The small computer room has a tree of trees, there are n nodes, the node labeled 0 to N-1, there are two worms named fluttering dogs and dogs, separated on two different nodes. One day, they want to climb a node to get a base, but as two worms, they don't want to spend too much energy. It is known that crawling from a node to its father's node will cost C energy (crawling from the Father node to the same node), they want to find a way to spend the most energy, so that when the foundation of energy, they find you want you to design a program to find this road, ask you to tell them at least how much energy to spend

Enter a description Input Description

The first line is an n, and the next n-1 line has three integers u,v, c.
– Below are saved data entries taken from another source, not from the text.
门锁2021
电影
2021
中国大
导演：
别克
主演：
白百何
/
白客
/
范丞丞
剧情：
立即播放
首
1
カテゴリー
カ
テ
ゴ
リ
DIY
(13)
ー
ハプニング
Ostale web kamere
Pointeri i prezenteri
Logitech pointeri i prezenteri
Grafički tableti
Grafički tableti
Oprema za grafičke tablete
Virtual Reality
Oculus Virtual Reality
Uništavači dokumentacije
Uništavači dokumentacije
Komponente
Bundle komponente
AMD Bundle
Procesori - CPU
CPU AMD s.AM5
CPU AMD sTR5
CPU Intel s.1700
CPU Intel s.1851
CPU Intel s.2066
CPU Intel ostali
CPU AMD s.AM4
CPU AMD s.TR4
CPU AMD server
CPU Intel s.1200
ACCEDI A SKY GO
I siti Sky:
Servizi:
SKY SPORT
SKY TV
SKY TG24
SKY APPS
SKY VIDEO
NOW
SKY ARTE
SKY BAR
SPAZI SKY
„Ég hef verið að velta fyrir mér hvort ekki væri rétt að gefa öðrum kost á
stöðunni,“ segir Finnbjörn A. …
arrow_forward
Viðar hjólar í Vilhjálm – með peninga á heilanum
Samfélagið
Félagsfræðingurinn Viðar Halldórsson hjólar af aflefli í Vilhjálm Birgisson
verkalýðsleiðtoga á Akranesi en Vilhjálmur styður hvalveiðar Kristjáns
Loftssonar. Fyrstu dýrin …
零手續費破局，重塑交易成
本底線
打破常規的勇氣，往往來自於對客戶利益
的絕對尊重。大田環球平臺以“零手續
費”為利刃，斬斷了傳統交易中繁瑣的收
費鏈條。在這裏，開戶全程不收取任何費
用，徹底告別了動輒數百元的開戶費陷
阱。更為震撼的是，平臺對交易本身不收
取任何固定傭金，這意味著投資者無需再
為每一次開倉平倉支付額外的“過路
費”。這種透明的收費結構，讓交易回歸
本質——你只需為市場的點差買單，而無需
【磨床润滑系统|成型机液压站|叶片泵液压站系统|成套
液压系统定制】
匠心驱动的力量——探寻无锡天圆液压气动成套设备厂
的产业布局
Indicates that node u climbs to Node v takes the effort of C.
Line n+1 has an integer m indicating an m inquiry. The next m line has two integers per row, and V indicates the node where two bugs are located.

Output description Output Description

There is a total of M lines, one integer for each line, indicating the shortest distance to be drawn for that inquiry.

Sample input Sample Input

3

1 0 1

2 0 1

3

1 0

2 0

1 2

Sample output Sample Output

1

1

2

Data range and Tips Data Size & Hint

1<=n<=50000, 1<=m<=75000, 0<=c<=1000

Test Instructions Summary:

One thing to note is that the information given to the edge is given to the child node and then to the Father node.

Problem Solving Ideas:

DFS preprocessing the distance from each node to the root node of the tree (if a double-sided edge is to be weighed)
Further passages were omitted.